- _Work to complete_:
Repeat each record exactly, skipping the pictures.

------------------------------

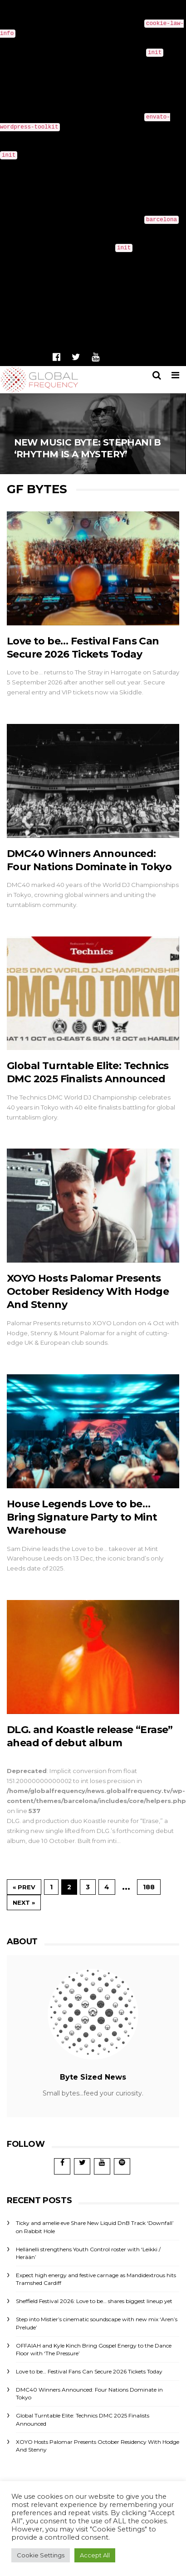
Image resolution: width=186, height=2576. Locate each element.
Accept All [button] (95, 2555)
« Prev (24, 1887)
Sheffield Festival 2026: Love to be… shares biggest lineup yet (94, 2301)
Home (114, 359)
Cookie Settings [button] (40, 2555)
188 (149, 1887)
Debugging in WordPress (102, 62)
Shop (170, 359)
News (143, 359)
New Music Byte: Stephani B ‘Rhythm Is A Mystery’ (93, 431)
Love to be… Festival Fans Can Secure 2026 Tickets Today (89, 2371)
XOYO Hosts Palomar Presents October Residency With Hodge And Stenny (88, 1291)
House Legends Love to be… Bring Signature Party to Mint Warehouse (82, 1517)
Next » (24, 1902)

------------------------------

- _Result of this task_:
Image resolution: width=186, height=2576. Locate each element.
Accept All [button] (95, 2555)
« Prev (24, 1887)
Sheffield Festival 2026: Love to be… shares biggest lineup yet (94, 2301)
Home (114, 359)
Cookie Settings [button] (40, 2555)
188 (149, 1887)
Debugging in WordPress (102, 62)
Shop (170, 359)
News (143, 359)
New Music Byte: Stephani B ‘Rhythm Is A Mystery’ (93, 431)
Love to be… Festival Fans Can Secure 2026 Tickets Today (89, 2371)
XOYO Hosts Palomar Presents October Residency With Hodge And Stenny (88, 1291)
House Legends Love to be… Bring Signature Party to Mint Warehouse (82, 1517)
Next » (24, 1902)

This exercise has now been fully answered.